The U.S. Dollar Index was little changed, up 0.03 points to 97.885 against a basket of foreign currencies.

Crude prices have rallied to six-month highs this week as an increasingly bellicose tone from the White House toward Iran fueled supply concerns. The U.S. has over the past month and a half amassed the largest military force in the Middle East since the invasion of Iraq in 2003, and more U.S. war ships are expected to arrive in the region in the next two weeks.

On Thursday, U.S. President Donald Trump gave Iran "10 to 15 days" to reach a deal over its nuclear program, saying otherwise "bad things will happen to them." The Wall Street Journal meanwhile reported that the President was weighing a "limited strike" ahead of the deadline to pressure Tehran into an agreement.

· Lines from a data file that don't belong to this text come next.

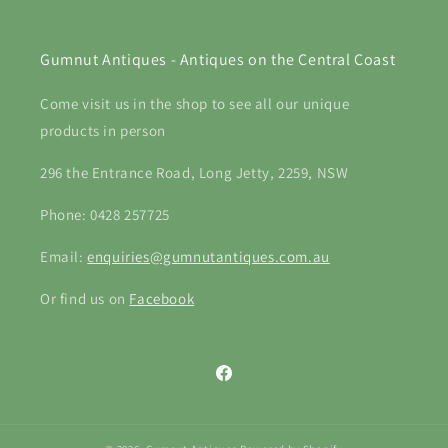
Gumnut Antiques - Antiques on the Central Coast
Come visit us in the shop to see all our unique
products in person
296 the Entrance Road, Long Jetty, 2259, NSW
Phone: 0428 257725
Email:
enquiries@gumnutantiques.com.au
Or find us on
Facebook
Facebook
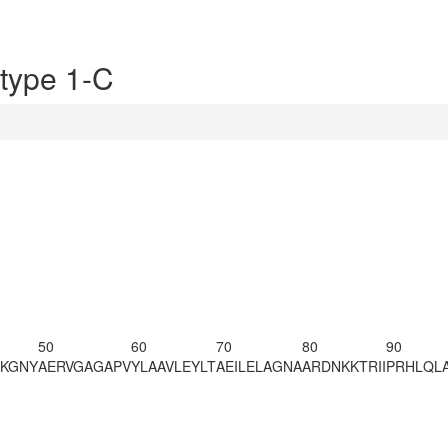
type 1-C
50
60
70
80
90
RKGNY
AERVGAGAPV
YLAAVLEYLT
AEILELAGNA
ARDNKKTRII
PRHLQL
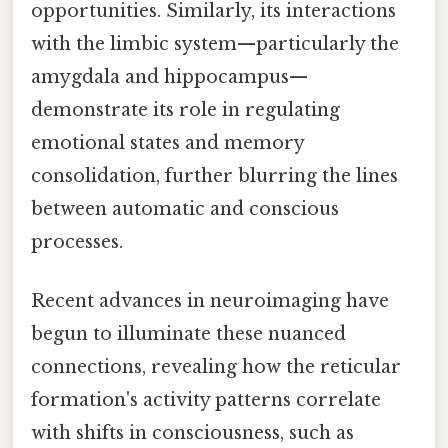
opportunities. Similarly, its interactions
with the limbic system—particularly the
amygdala and hippocampus—
demonstrate its role in regulating
emotional states and memory
consolidation, further blurring the lines
between automatic and conscious
processes.
Recent advances in neuroimaging have
begun to illuminate these nuanced
connections, revealing how the reticular
formation's activity patterns correlate
with shifts in consciousness, such as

Iran produces some 3.2 million bpd of crude oil, and could temporarily shut down the Strait of Hormuz, a vital choke point through which a fifth of global waterborne oil flows transit daily. Iran is also neighboring the largest oil producers in the Middle East, a region responsible for one third of global crude oil supply.

An inventory report by the U.S. Energy Information Administration showing across-the-board draws to crude oil and fuel inventories lent some price support. Commercial crude oil inventories fell by 9 million bbls in the week ended Feb. 13, and distillate fuel oil stocks shrank by 4.6 million bbls. Nationwide gasoline inventories recorded the first draw of the year, receding by 3.2 million bbls.

In the U.S., higher-than-expected inflation and lower-than-expected economic growth weighed on sentiment. The Bureau of Economic Analysis's first of three estimates of U.S. GDP growth in the fourth quarter of 2025 published today showed a reading of 1.4% quarter-on-quarter, compared with market expectations of 2.8%. BEA's PCE price index, the Federal Reserve's preferred metric to gauge inflation, was up 0.4% month-on-month in December. The core PCE price index, which excludes price volatile categories like food and energy, was at 3% year-on-year, the highest reading since November 2023.